Prayer is related to vocation. Prayer bring us into that right relationship with God that enables us to discern our proper vocation and direct our energies toward the more important things. The closer we are to God, the more attentive we are to the nature and quality of the work we do. God made the world and said, “It is good.” Those who are made in his image and live in communion with him can never be content doing work that is not good.
Those who live in communion with God and focus on the work and not the reward are also less anxious. When we are preoccupied with what we shall eat, drink and wear, we must contend with a thousand doubts and obstacles to our security. What will I do if this or that thing happens? How can I insure against all the variables of life in a fallen and crazy world? We are tempted to compromise and take shortcuts because we are afraid of not having enough. We worry about things because we take upon ourselves the task of being God. But if attend to the kingdom, first in prayer and worship, then in our work and service to others, we learn to trust God to take care of the rest. We learn to trust God to make all things work together for good. For that is his proper work.
There is a grand paradox in all of this. When we begin to value what is done for its own sake; when good work done to the glory of God is the goal and money is the afterthought and by-product, things begin to work better. We are more fulfilled and contented as people and we do better work. We also discover that God is faithful to provide the things we need–just as he promised. Life actually works better when we live it in the manner God intended.
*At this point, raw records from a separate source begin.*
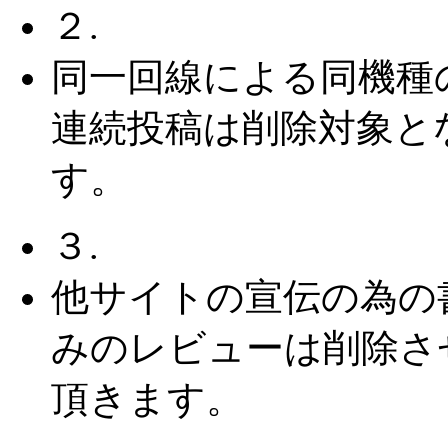
２.
同一回線による同機種
連続投稿は削除対象と
す。
３.
他サイトの宣伝の為の
みのレビューは削除さ
頂きます。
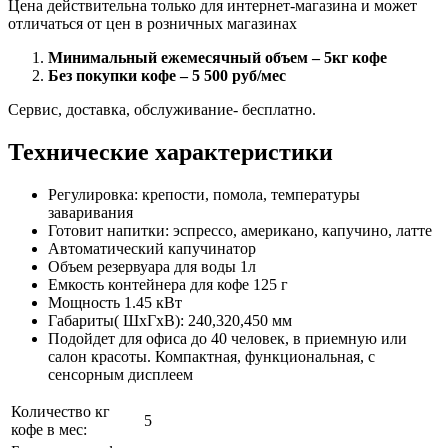
Цена действительна только для интернет-магазина и может
отличаться от цен в розничных магазинах
Минимальный ежемесячный объем – 5кг кофе
Без покупки кофе – 5 500 руб/мес
Сервис, доставка, обслуживание- бесплатно.
Технические характеристики
Регулировка: крепости, помола, температуры
заваривания
Готовит напитки: эспрессо, американо, капучино, латте
Автоматический капучинатор
Объем резервуара для воды 1л
Емкость контейнера для кофе 125 г
Мощность 1.45 кВт
Габариты( ШхГхВ): 240,320,450 мм
Подойдет для офиса до 40 человек, в приемную или
салон красоты. Компактная, функциональная, с
сенсорным дисплеем
Количество кг
5
кофе в мес:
We live in a world in which service to mammon is deeply entrenched. Consequently, it is hard to seek first the kingdom. It takes a conscious effort. We begin with the confession that we have, in fact, served mammon and with prayer for grace to begin to live in a different way. We continue with the decision, day by day, to value people, work and time in terms of the kingdom and not in terms of the dollar value placed on them by the world. We are able to live in a new way because of faith, because we believe that God, who feeds the birds and clothes the flowers, will also feed and clothe us if we concentrate on doing the things he calls us to do.